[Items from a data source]
▬▬▬▬▬▬▬▬▬▬

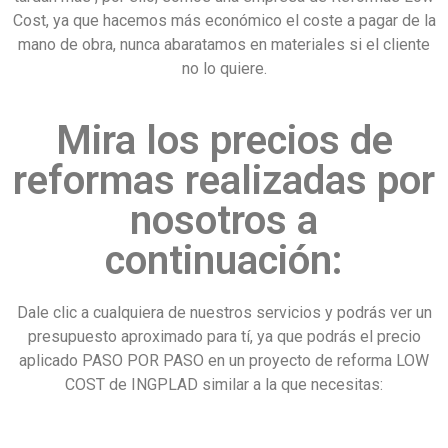
Cost, ya que hacemos más económico el coste a pagar de la
mano de obra, nunca abaratamos en materiales si el cliente
no lo quiere.
Mira los precios de
reformas realizadas por
nosotros a
continuación:
Dale clic a cualquiera de nuestros servicios y podrás ver un
presupuesto aproximado para tí, ya que podrás el precio
aplicado PASO POR PASO en un proyecto de reforma LOW
COST de INGPLAD similar a la que necesitas:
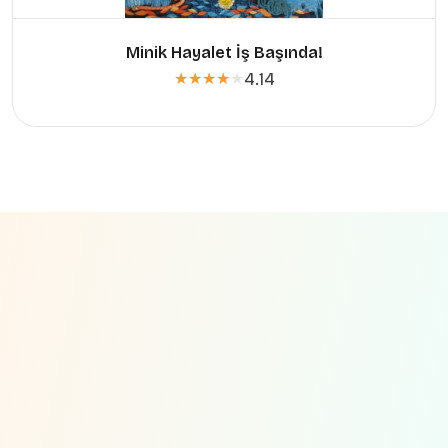
Minik Hayalet İş Başında!
4.14
★★★★★
★★★★★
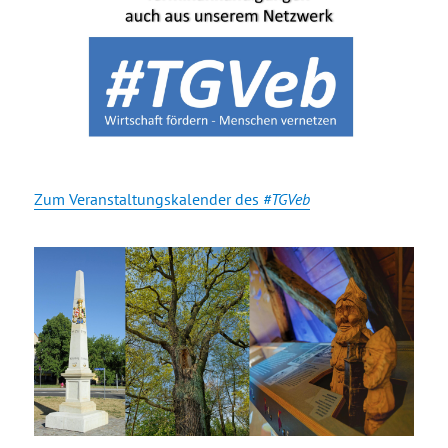
Zum Veranstaltungskalender des
#TGVeb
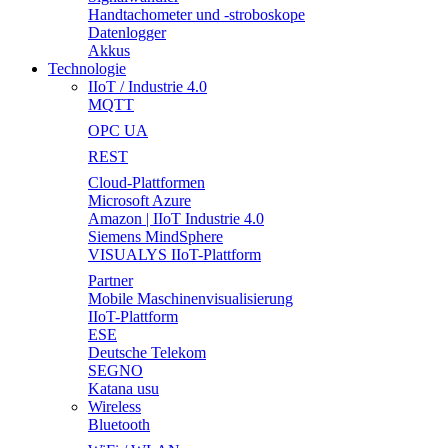
Handtachometer und -stroboskope
Datenlogger
Akkus
Technologie
IIoT / Industrie 4.0
MQTT
OPC UA
REST
Cloud-Plattformen
Microsoft Azure
Amazon | IIoT Industrie 4.0
Siemens MindSphere
VISUALYS IIoT-Plattform
Partner
Mobile Maschinenvisualisierung
IIoT-Plattform
ESE
Deutsche Telekom
SEGNO
Katana usu
Wireless
Bluetooth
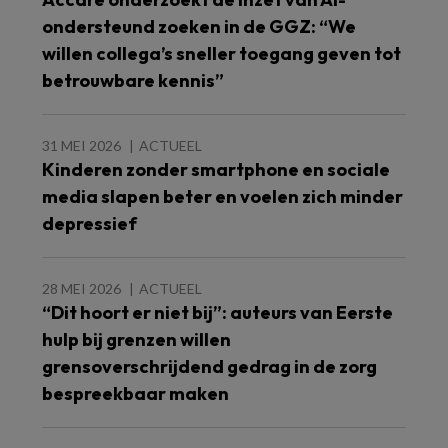
ondersteund zoeken in de GGZ: “We
willen collega’s sneller toegang geven tot
betrouwbare kennis”
31 MEI 2026
ACTUEEL
Kinderen zonder smartphone en sociale
media slapen beter en voelen zich minder
depressief
28 MEI 2026
ACTUEEL
“Dit hoort er niet bij”: auteurs van Eerste
hulp bij grenzen willen
grensoverschrijdend gedrag in de zorg
bespreekbaar maken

▬▬▬▬▬▬▬▬▬▬

:: Task goal ::
Where a line of the records holds the word "IIoT", copy that line.

:: Result of this exercise ::
IIoT / Industrie 4.0
Amazon | IIoT Industrie 4.0
VISUALYS IIoT-Plattform
IIoT-Plattform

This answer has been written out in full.